Tag Archives: data

Software and Chicken Entrails

I had a collection of epiphanies today about Informational Software.

“Informational Software” is a term I use to describe software that helps you understand and make decisions about information. It is not a product and does not make your business money, but it can be used to help you understand your business and therefore, in theory, help you make money. For example, analytics software does not make you money, but you can use it to understand your traffic and hopefully to then minimize your costs and maximize your revenues. (Note that if you are selling an analytics package, this definition is still true, because in that case the software is a product, not an information tool*.)

Informational Software comes in two types: software that interprets trends and data and makes decisions for the user, and software that collects and reveals data so the user can make their own decisions. Expert systems are an example of the former, analytics packages are an example of the latter.

Let’s call this mess of data the chicken entrails. We want to read them and predict the future, right? Sure we do. That’s what chicken entrails are for.
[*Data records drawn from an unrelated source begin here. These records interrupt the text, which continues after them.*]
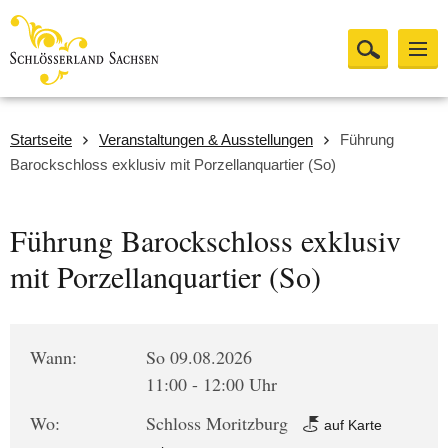
Startseite
Veranstaltungen & Ausstellungen
Führung
Barockschloss exklusiv mit Porzellanquartier (So)
Führung Barockschloss exklusiv
mit Porzellanquartier (So)
Wann:
So 09.08.2026
11:00 - 12:00 Uhr
Wo:
Schloss Moritzburg
auf Karte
Okay, enough definition. Here are the epiphanies:

First: If your users are untrained and the data is simple, your system can advise the user and/or make decisions for them. If they cannot read the entrails, or the entrails are too simple to bother the entrail readers, do not let/make them read the entrails.
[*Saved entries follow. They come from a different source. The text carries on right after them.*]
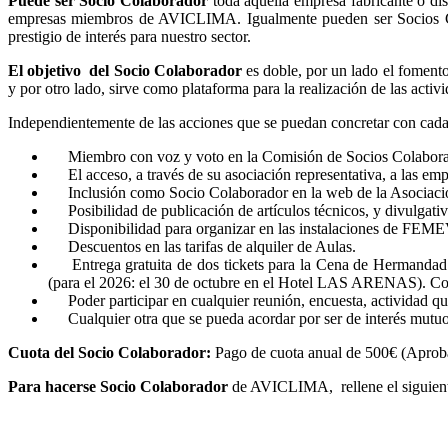
Puede ser Socio Colaborador
toda aquella empresa fabricante o dist
empresas miembros de AVICLIMA. Igualmente pueden ser Socios Cola
prestigio de interés para nuestro sector.
El objetivo del Socio Colaborador
es doble, por un lado el fomento
y por otro lado, sirve como plataforma para la realización de las activ
Independientemente de las acciones que se puedan concretar con cada 
Miembro con voz y voto en la Comisión de Socios Colaborad
El acceso, a través de su asociación representativa, a las empre
Inclusión como Socio Colaborador en la web de la Asociación 
Posibilidad de publicación de artículos técnicos, y divulgati
Disponibilidad para organizar en las instalaciones de FEMEVA
Descuentos en las tarifas de alquiler de Aulas.
Entrega gratuita de dos tickets para la Cena de Hermandad de
(para el 2026: el 30 de octubre en el Hotel LAS ARENAS). Con 
Poder participar en cualquier reunión, encuesta, actividad qu
Cualquier otra que se pueda acordar por ser de interés mutuo
Cuota del Socio Colaborador:
Pago de cuota anual de 500€ (Aprob
Para hacerse Socio Colaborador
de AVICLIMA, rellene el siguient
Second: (Pay attention, this is the important bit) If your users are highly trained and the data is very complex, do not attempt to interpret the entrails for them. Just show them the entrails. Highly trained users who have asked you for information software do not want you to do their job, they want a tool to help them do their job better.

Third: My instinct is always write software that interprets entrails, regardless of the complexity and regardless of user knowledge. Learn to stop and figure out what it really needed.
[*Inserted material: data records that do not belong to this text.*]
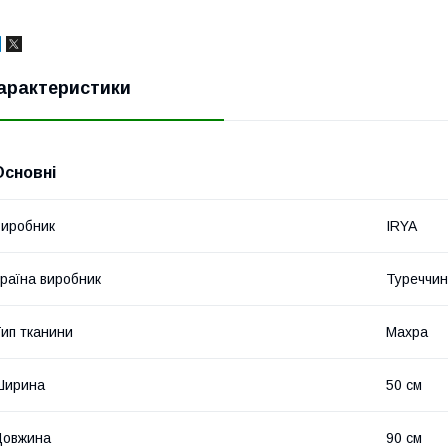
арактеристики
Основні
иробник
IRYA
раїна виробник
Туреччи
ип тканини
Махра
Ширина
50 см
Довжина
90 см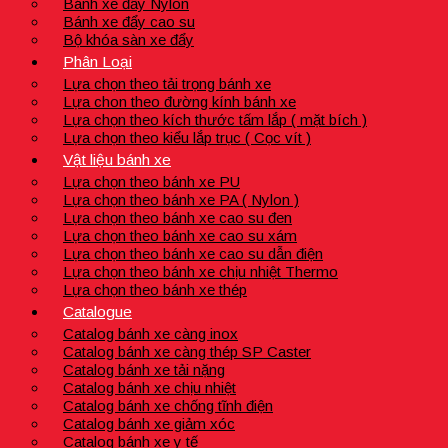
Bánh xe đẩy Nylon
Bánh xe đẩy cao su
Bộ khóa sàn xe đẩy
Phân Loại
Lựa chọn theo tải trọng bánh xe
Lựa chon theo đường kính bánh xe
Lựa chọn theo kích thước tấm lắp ( mặt bích )
Lựa chọn theo kiểu lắp trục ( Cọc vít )
Vật liệu bánh xe
Lựa chọn theo bánh xe PU
Lựa chọn theo bánh xe PA ( Nylon )
Lựa chọn theo bánh xe cao su đen
Lựa chọn theo bánh xe cao su xám
Lựa chọn theo bánh xe cao su dẫn điện
Lựa chọn theo bánh xe chịu nhiệt Thermo
Lựa chọn theo bánh xe thép
Catalogue
Catalog bánh xe càng inox
Catalog bánh xe càng thép SP Caster
Catalog bánh xe tải nặng
Catalog bánh xe chịu nhiệt
Catalog bánh xe chống tĩnh điện
Catalog bánh xe giảm xóc
Catalog bánh xe y tế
Fourth: Interpreting complex data is really, really hard. On a small, knock-it-out project, it is almost certainly doomed to fail. Now reread the 2nd epiphany: On small, knock-em-out projects, it is completely unnecessary.

Right now I’m working on software that reveals entrails to some truly arcane masters of entrail reading. They have become masters because the information system currently available to them is literally designed to protect the data from their eyes. I have found two pieces of data, correlated them, and put them into a report, and they think I’m a super genius. Not because my software is smart, but because it is smart enough to be dumb.

I really like epiphanies where I suddenly realize that it is not necessary to be doomed to failure.

* And if you’re smart enough to reason “but what if you’re using your analytics tool to analyze the sales of your analytics tool”, I congratulate you on your cleverness. Can you also see the flaw in this reasoning?

Terrible Beauty

Recently I dumped all of the data out of one of our geographic tables in our database, and plotted a red dot for every record. This was the result:

Click the link for a larger version (1200×800).

This is an interesting graph. It appears to follow population, but there are also some patterns that follow state outlines: there are some curious voids in North Carolina and Minnesota, for example. In the west, we can almost make out highways; there’s a visible north/south track through Denver along I-25, and there’s a strong clustering down I-15 through Utah with a big blotch over Las Vegas.

Kinda neat, huh?

What you are looking at is every registered sex offender in the United States. My job is to collect and analyze that data, along with crime information.

Still neat? Sigh.

There are still some interesting patterns, however. Population centers follow the freeways in the western states. As the population density rises to the east, we lose track of individual roads; sex offenders are only absent where people cannot live. Physical barriers like coastlines and bays are clearly marked, of course; but you can also clearly see places where people merely aren’t allowed to live: the Okefenokee National Wildlife Refuge in Florida, the Allegheny and Susquehannock National Forests in Pennsylvania, and the cluster of tiny national parks all throughout upstate New York.

I am most interested, however, in North Carolina and Minnesota. Why are they so obviously underrepresented here? Are people just less likely to offend sexually in those states? Possibly; I am too cynical to believe that people in those states behave differently than in the other 48, but it could be that NC and MN convict sex offenders less often, or they could simply have less strict sex offender laws.

Ah, but see how trusting you are of my little dots? It could be that the NC and MN sex offender registry systems are just harder to get data from. While I haven’t worked with those states directly, I have worked on the code that aggregates this data, and I can tell you that no two states provide data the same way. Some states are sensible and reliable, while others are such a headbashing nightmare—Alaska, I am looking at you here—that you wonder if their IT department had to make do with wild monkeys because the trained ones were too expensive.

Here’s a really good possibility: Some states track sex offenders at different levels, and sex offenders under a certain level are tracked inside the state but not published to national registries. It could be that those two states have just as many RSO’s per capita, but they do not report misdemeanor offenses outside the state.

Or, who knows. It really could be that in North Carolina people are too nice—and in Minnesota it’s just too cold—for that sort of thing.

Note: some of the dots lie outside the US. This is not always a mistake. Sex offenders are required to keep their address registered even if they move outside the USA. There are a few thousand US sex offenders scattered across the globe—including one at the South Pole.